Provide a verbatim copy of the data below.

━━━━━ RECORDS TO PROCESS ━━━━━

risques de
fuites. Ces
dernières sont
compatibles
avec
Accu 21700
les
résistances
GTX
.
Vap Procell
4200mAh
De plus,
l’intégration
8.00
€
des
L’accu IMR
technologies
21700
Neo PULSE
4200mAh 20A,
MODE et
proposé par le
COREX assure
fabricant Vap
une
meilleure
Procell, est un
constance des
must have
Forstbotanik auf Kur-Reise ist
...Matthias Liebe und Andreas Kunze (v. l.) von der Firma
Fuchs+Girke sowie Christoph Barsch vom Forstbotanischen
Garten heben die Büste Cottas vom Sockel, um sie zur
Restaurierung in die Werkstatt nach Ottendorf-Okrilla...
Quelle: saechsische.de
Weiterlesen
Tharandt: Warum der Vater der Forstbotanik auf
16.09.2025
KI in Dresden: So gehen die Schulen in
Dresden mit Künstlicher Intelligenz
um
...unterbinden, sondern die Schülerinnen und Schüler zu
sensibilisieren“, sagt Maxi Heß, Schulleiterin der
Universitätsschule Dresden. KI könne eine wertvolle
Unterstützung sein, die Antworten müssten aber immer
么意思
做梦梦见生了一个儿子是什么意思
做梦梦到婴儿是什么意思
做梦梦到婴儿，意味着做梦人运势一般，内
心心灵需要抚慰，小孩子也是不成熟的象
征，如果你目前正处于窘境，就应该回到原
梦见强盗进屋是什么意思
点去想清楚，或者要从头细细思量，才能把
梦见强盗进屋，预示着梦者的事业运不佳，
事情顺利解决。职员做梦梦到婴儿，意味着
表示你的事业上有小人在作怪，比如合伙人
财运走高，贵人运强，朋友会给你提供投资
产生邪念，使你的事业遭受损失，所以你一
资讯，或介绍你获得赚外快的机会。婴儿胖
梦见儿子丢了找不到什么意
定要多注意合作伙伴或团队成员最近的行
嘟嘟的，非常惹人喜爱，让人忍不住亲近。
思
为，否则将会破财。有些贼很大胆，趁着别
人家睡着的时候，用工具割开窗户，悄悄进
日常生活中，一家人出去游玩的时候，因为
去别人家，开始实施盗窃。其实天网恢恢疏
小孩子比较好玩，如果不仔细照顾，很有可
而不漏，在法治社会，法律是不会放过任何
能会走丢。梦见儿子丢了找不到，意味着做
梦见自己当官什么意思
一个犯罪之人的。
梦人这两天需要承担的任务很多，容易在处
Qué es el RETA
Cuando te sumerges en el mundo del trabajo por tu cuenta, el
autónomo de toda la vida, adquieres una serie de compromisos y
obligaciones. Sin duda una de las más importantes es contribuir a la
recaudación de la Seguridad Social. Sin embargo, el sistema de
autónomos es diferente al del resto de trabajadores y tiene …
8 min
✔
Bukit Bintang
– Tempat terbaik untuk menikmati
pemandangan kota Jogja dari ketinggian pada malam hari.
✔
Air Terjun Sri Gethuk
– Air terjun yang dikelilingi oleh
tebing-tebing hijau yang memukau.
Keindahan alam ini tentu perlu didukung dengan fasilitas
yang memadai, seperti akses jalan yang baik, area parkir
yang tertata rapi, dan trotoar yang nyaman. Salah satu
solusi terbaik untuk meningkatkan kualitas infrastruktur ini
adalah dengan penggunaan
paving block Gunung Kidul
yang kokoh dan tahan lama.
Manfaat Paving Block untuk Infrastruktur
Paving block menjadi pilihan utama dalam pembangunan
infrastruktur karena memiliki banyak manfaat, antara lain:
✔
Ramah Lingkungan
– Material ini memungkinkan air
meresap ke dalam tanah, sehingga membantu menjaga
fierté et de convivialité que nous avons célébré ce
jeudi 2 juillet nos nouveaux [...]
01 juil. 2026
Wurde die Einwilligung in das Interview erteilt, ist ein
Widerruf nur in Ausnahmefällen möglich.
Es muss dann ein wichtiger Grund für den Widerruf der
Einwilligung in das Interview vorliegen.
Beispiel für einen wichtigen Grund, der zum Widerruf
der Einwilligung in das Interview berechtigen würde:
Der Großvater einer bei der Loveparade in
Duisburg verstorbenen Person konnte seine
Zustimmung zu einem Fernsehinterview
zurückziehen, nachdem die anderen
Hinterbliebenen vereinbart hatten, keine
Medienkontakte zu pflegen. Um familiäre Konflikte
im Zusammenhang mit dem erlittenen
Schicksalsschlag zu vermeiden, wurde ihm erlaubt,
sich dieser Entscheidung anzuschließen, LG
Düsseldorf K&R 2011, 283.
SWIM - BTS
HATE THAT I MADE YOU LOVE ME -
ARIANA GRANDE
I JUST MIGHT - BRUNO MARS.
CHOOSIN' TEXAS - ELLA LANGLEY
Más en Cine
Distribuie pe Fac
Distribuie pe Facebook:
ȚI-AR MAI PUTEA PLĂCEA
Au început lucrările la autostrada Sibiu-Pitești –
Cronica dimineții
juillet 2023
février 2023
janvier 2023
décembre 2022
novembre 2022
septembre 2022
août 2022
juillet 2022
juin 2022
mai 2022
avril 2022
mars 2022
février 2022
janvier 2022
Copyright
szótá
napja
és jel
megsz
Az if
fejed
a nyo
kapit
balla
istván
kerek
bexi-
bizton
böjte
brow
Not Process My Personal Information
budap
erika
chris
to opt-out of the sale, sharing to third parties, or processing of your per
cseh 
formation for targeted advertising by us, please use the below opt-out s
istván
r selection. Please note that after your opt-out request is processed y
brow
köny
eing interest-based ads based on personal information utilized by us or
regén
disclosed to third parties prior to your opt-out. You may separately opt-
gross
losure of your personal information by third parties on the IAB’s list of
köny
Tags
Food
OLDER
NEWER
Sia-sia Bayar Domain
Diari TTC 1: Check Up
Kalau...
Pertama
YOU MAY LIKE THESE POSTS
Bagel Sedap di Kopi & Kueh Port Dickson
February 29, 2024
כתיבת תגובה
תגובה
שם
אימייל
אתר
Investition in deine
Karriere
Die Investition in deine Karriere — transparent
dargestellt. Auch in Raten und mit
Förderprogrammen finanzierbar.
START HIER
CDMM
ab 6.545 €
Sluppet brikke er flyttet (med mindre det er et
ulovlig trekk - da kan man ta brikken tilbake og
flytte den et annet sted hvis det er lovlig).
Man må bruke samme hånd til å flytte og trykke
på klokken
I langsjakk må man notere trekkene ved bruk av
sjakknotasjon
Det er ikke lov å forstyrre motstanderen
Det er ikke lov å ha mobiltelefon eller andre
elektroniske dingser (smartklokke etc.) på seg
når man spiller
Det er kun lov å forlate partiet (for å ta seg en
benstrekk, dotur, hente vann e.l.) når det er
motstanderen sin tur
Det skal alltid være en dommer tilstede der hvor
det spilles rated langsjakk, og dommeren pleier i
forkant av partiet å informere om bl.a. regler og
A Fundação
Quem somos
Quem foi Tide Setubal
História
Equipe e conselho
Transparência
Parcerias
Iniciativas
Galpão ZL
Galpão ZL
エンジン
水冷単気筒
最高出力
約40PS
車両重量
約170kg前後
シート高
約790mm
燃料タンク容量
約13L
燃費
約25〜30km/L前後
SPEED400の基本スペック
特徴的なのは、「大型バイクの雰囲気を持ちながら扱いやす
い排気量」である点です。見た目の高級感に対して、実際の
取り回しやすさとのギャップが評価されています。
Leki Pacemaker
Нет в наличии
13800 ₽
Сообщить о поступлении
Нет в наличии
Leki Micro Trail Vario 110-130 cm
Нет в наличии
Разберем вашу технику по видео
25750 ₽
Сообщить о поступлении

━━━━━

EXERCISE RESPONSE ::
risques de
fuites. Ces
dernières sont
compatibles
avec
Accu 21700
les
résistances
GTX
.
Vap Procell
4200mAh
De plus,
l’intégration
8.00
€
des
L’accu IMR
technologies
21700
Neo PULSE
4200mAh 20A,
MODE et
proposé par le
COREX assure
fabricant Vap
une
meilleure
Procell, est un
constance des
must have
Forstbotanik auf Kur-Reise ist
...Matthias Liebe und Andreas Kunze (v. l.) von der Firma
Fuchs+Girke sowie Christoph Barsch vom Forstbotanischen
Garten heben die Büste Cottas vom Sockel, um sie zur
Restaurierung in die Werkstatt nach Ottendorf-Okrilla...
Quelle: saechsische.de
Weiterlesen
Tharandt: Warum der Vater der Forstbotanik auf
16.09.2025
KI in Dresden: So gehen die Schulen in
Dresden mit Künstlicher Intelligenz
um
...unterbinden, sondern die Schülerinnen und Schüler zu
sensibilisieren“, sagt Maxi Heß, Schulleiterin der
Universitätsschule Dresden. KI könne eine wertvolle
Unterstützung sein, die Antworten müssten aber immer
么意思
做梦梦见生了一个儿子是什么意思
做梦梦到婴儿是什么意思
做梦梦到婴儿，意味着做梦人运势一般，内
心心灵需要抚慰，小孩子也是不成熟的象
征，如果你目前正处于窘境，就应该回到原
梦见强盗进屋是什么意思
点去想清楚，或者要从头细细思量，才能把
梦见强盗进屋，预示着梦者的事业运不佳，
事情顺利解决。职员做梦梦到婴儿，意味着
表示你的事业上有小人在作怪，比如合伙人
财运走高，贵人运强，朋友会给你提供投资
产生邪念，使你的事业遭受损失，所以你一
资讯，或介绍你获得赚外快的机会。婴儿胖
梦见儿子丢了找不到什么意
定要多注意合作伙伴或团队成员最近的行
嘟嘟的，非常惹人喜爱，让人忍不住亲近。
思
为，否则将会破财。有些贼很大胆，趁着别
人家睡着的时候，用工具割开窗户，悄悄进
日常生活中，一家人出去游玩的时候，因为
去别人家，开始实施盗窃。其实天网恢恢疏
小孩子比较好玩，如果不仔细照顾，很有可
而不漏，在法治社会，法律是不会放过任何
能会走丢。梦见儿子丢了找不到，意味着做
梦见自己当官什么意思
一个犯罪之人的。
梦人这两天需要承担的任务很多，容易在处
Qué es el RETA
Cuando te sumerges en el mundo del trabajo por tu cuenta, el
autónomo de toda la vida, adquieres una serie de compromisos y
obligaciones. Sin duda una de las más importantes es contribuir a la
recaudación de la Seguridad Social. Sin embargo, el sistema de
autónomos es diferente al del resto de trabajadores y tiene …
8 min
✔
Bukit Bintang
– Tempat terbaik untuk menikmati
pemandangan kota Jogja dari ketinggian pada malam hari.
✔
Air Terjun Sri Gethuk
– Air terjun yang dikelilingi oleh
tebing-tebing hijau yang memukau.
Keindahan alam ini tentu perlu didukung dengan fasilitas
yang memadai, seperti akses jalan yang baik, area parkir
yang tertata rapi, dan trotoar yang nyaman. Salah satu
solusi terbaik untuk meningkatkan kualitas infrastruktur ini
adalah dengan penggunaan
paving block Gunung Kidul
yang kokoh dan tahan lama.
Manfaat Paving Block untuk Infrastruktur
Paving block menjadi pilihan utama dalam pembangunan
infrastruktur karena memiliki banyak manfaat, antara lain:
✔
Ramah Lingkungan
– Material ini memungkinkan air
meresap ke dalam tanah, sehingga membantu menjaga
fierté et de convivialité que nous avons célébré ce
jeudi 2 juillet nos nouveaux [...]
01 juil. 2026
Wurde die Einwilligung in das Interview erteilt, ist ein
Widerruf nur in Ausnahmefällen möglich.
Es muss dann ein wichtiger Grund für den Widerruf der
Einwilligung in das Interview vorliegen.
Beispiel für einen wichtigen Grund, der zum Widerruf
der Einwilligung in das Interview berechtigen würde:
Der Großvater einer bei der Loveparade in
Duisburg verstorbenen Person konnte seine
Zustimmung zu einem Fernsehinterview
zurückziehen, nachdem die anderen
Hinterbliebenen vereinbart hatten, keine
Medienkontakte zu pflegen. Um familiäre Konflikte
im Zusammenhang mit dem erlittenen
Schicksalsschlag zu vermeiden, wurde ihm erlaubt,
sich dieser Entscheidung anzuschließen, LG
Düsseldorf K&R 2011, 283.
SWIM - BTS
HATE THAT I MADE YOU LOVE ME -
ARIANA GRANDE
I JUST MIGHT - BRUNO MARS.
CHOOSIN' TEXAS - ELLA LANGLEY
Más en Cine
Distribuie pe Fac
Distribuie pe Facebook:
ȚI-AR MAI PUTEA PLĂCEA
Au început lucrările la autostrada Sibiu-Pitești –
Cronica dimineții
juillet 2023
février 2023
janvier 2023
décembre 2022
novembre 2022
septembre 2022
août 2022
juillet 2022
juin 2022
mai 2022
avril 2022
mars 2022
février 2022
janvier 2022
Copyright
szótá
napja
és jel
megsz
Az if
fejed
a nyo
kapit
balla
istván
kerek
bexi-
bizton
böjte
brow
Not Process My Personal Information
budap
erika
chris
to opt-out of the sale, sharing to third parties, or processing of your per
cseh 
formation for targeted advertising by us, please use the below opt-out s
istván
r selection. Please note that after your opt-out request is processed y
brow
köny
eing interest-based ads based on personal information utilized by us or
regén
disclosed to third parties prior to your opt-out. You may separately opt-
gross
losure of your personal information by third parties on the IAB’s list of
köny
Tags
Food
OLDER
NEWER
Sia-sia Bayar Domain
Diari TTC 1: Check Up
Kalau...
Pertama
YOU MAY LIKE THESE POSTS
Bagel Sedap di Kopi & Kueh Port Dickson
February 29, 2024
כתיבת תגובה
תגובה
שם
אימייל
אתר
Investition in deine
Karriere
Die Investition in deine Karriere — transparent
dargestellt. Auch in Raten und mit
Förderprogrammen finanzierbar.
START HIER
CDMM
ab 6.545 €
Sluppet brikke er flyttet (med mindre det er et
ulovlig trekk - da kan man ta brikken tilbake og
flytte den et annet sted hvis det er lovlig).
Man må bruke samme hånd til å flytte og trykke
på klokken
I langsjakk må man notere trekkene ved bruk av
sjakknotasjon
Det er ikke lov å forstyrre motstanderen
Det er ikke lov å ha mobiltelefon eller andre
elektroniske dingser (smartklokke etc.) på seg
når man spiller
Det er kun lov å forlate partiet (for å ta seg en
benstrekk, dotur, hente vann e.l.) når det er
motstanderen sin tur
Det skal alltid være en dommer tilstede der hvor
det spilles rated langsjakk, og dommeren pleier i
forkant av partiet å informere om bl.a. regler og
A Fundação
Quem somos
Quem foi Tide Setubal
História
Equipe e conselho
Transparência
Parcerias
Iniciativas
Galpão ZL
Galpão ZL
エンジン
水冷単気筒
最高出力
約40PS
車両重量
約170kg前後
シート高
約790mm
燃料タンク容量
約13L
燃費
約25〜30km/L前後
SPEED400の基本スペック
特徴的なのは、「大型バイクの雰囲気を持ちながら扱いやす
い排気量」である点です。見た目の高級感に対して、実際の
取り回しやすさとのギャップが評価されています。
Leki Pacemaker
Нет в наличии
13800 ₽
Сообщить о поступлении
Нет в наличии
Leki Micro Trail Vario 110-130 cm
Нет в наличии
Разберем вашу технику по видео
25750 ₽
Сообщить о поступлении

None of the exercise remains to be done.